Wednesday, September 03, 2008

On Recent Op-eds in The Hindu

'The Way Forward':

The Hindu editorial (2nd September) titled 'The Way Forward' has little new to offer. It makes only one suggestion namely, asking the government to open the Srinagar-Islamabad highway but recognizes that the problem with doing that lies with not India but Pakistan which means that there is not much the Delhi government can do about it anyway. Apart from that, it exhorts the EC to conduct early elections - again, hardly a brainwave. Neither of these is going to resolve the Kashmir issue by themselves; at best, they can facilitate a settlement to a limited extent, nothing more. On the key issue of Kashmir's political future and India's role in resolving it, what does the paper have to say? Sadly, not a thing.

Sainath on Hurricane Politics in the US:

The Hindu has exhibited a very keen interest in the upcoming Presidential election in the US. No prizes for guessing who it is rooting for. But it was quite surprising to see P.Sainath, the rural affairs editor, write upon the American political scene and how Hurricane Gustav will impact it! Sainath clearly follows American domestic politics and events very closely - that is evident from the number of occasions in which he quotes from the Wall Street Journal (his comments usually dripping with sarcasm). But to my knowledge, this is the first time he has actually written a full op-ed on the subject - for a change, the tenor is not envious like it usually is.

'Building Model Campus Communities':

Sujatha Byravan's article titled 'Building model campus communities' was strange to say the least. The article for the most part talks about how universities and engineering institutes in particular can become more ecofriendly, how they can reduce their carbon footprint, save energy and generally become more efficient. That begs the question: what actually is the contribution of these institutions towards global warming? Compared to the figures she quotes for industry and agriculture, miniscule I presume. Her real point is amplified in para 7 when she talks about the advantages that such institutions have to foster innovation:

Campuses have the capacity to build successful climate innovation systems: all the organisations and individuals involved in generating, diffusing, adapting and using new knowledge; the interactive learning that must occur when organisations engage in generation, diffusion, adaptation and new use of knowledge, (that is, new products and processes); and the institutions — rules, habits and conventions — that govern how these interactions and processes occur. Engineering school campuses, with their unique education, talent and skills, separate enclaves, and relatively independent management, are ideally placed to develop into fertile breeding grounds for climate innovation and serve as models for the rest of the community. IITs and other engineering colleges also have access to government and private funds to provide investments required for a metamorphosis of this kind.

When I started reading this article, this is the part I expected her to really focus on.
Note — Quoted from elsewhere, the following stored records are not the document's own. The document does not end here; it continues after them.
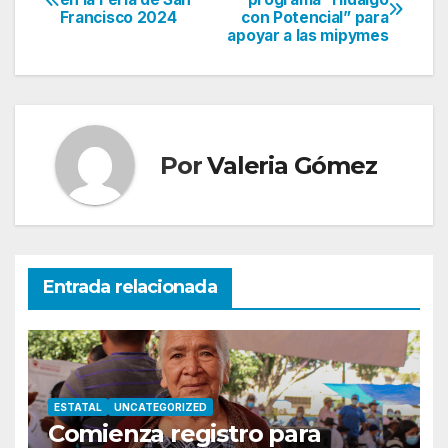
Francisco 2024
con Potencial” para
de
apoyar a las mipymes
entradas
Por
Valeria Gómez
Entrada relacionada
ESTATAL
UNCATEGORIZED
Comienza registro para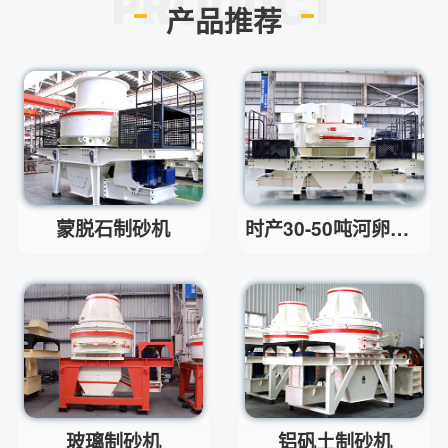
环保测验均达到标准
产品推荐
小型的制砂机类型有哪些？
问
主要有细碎机，复合破，对辊制
答
砂机，HX制砂机等
请问厂家地址在哪？
问
河南省郑州市高新技术开发区梧
答
桐街与红松路交叉口中国高端矿
机生产出口基地园区
制砂机最小的产量是多少？
问
蒙脱石制砂机
时产30-50吨河卵石制砂机
最小每小时12吨
答
移动破碎机时产多少方？
问
每小时30-300方的型号都有。
答
红星制砂机在环保上达标吗？
问
环保测验均达到标准
答
小型的制砂机类型有哪些？
问
主要有细碎机，复合破，对辊制
答
玻璃制砂机
铝矾土制砂机
砂机，HX制砂机等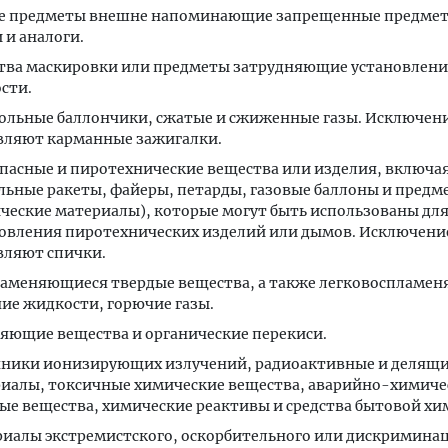
е предметы внешне напоминающие запрещенные предмет
 и аналоги.
тва маскировки или предметы затрудняющие установлен
сти.
ольные баллончики, сжатые и сжиженные газы. Исключен
вляют карманные зажигалки.
пасные и пиротехнические вещества или изделия, включа
льные ракеты, файеры, петарды, газовые баллоны и предм
ческие материалы), которые могут быть использованы дл
овления пиротехнических изделий или дымов. Исключени
вляют спички.
аменяющиеся твердые вещества, а также легковоспламе
ие жидкости, горючие газы.
яющие вещества и органические перекиси.
ники ионизирующих излучений, радиоактивные и делящи
иалы, токсичные химические вещества, аварийно-химиче
ые вещества, химические реактивы и средства бытовой хи
иалы экстремистского, оскорбительного или дискримина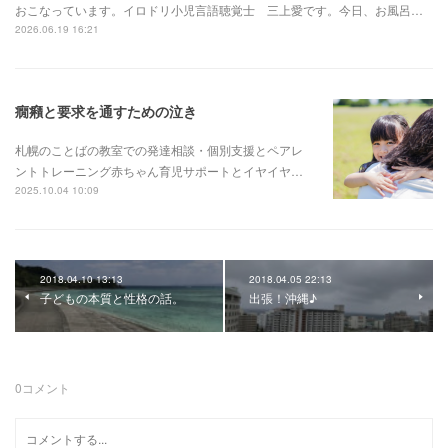
おこなっています。イロドリ小児言語聴覚士 三上愛です。今日、お風呂…
2026.06.19 16:21
癇癪と要求を通すための泣き
札幌のことばの教室での発達相談・個別支援とペアレ
ントトレーニング赤ちゃん育児サポートとイヤイヤ…
2025.10.04 10:09
2018.04.10 13:13
2018.04.05 22:13
子どもの本質と性格の話。
出張！沖縄♪
0
コメント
How can our institutions help conduct research on climate change? Why are engineering colleges better placed than say, liberal arts colleges or specialized national institutes to conduct such research? How much investment would it take to upgrade existing engineering colleges to take up such an effort? Does it require a change in the curriculum? Does it require refashioning our model for higher education? What can the government do in terms of policy and financing to facilitate it? Sadly, none of these questions were answered (perhaps I was mistaken to have expected it in the first place but then, addressing these questions would have rendered its objective more meaningful.)

The author's idea instead seems to be that our students, exposed to environment friendly measures in college, would carry forward the same model to whereever else they go after graduation. But if the idea is to inculcate in them such a lesson of life, school is probably a better place to start than college. That is where their worldview is initially formed and where students learn the values they are expected to uphold and live by for the rest of their lives.

'Cooperation with Discord':

Today's article by Sreeram Chaulia was interesting to say the least. The Hindu published criticism of its own correspondent Vladimir Radyuchin in that article. Criticism of Russia and China has generally been disallowed on its pages in the past, so it is worthwhile to note that the paper has made something of a modest beginning here. Of course,a detailed answer to the question of why China refused to back Russia upon the Georgian question at the SCO summit meeting would have been interesting but the author does not provide any.


A final point: the recent criticism of the Indo-US nuclear agreement on the pages of the People's Daily which has received wide coverage in other media appears to have been ignored by The Hindu.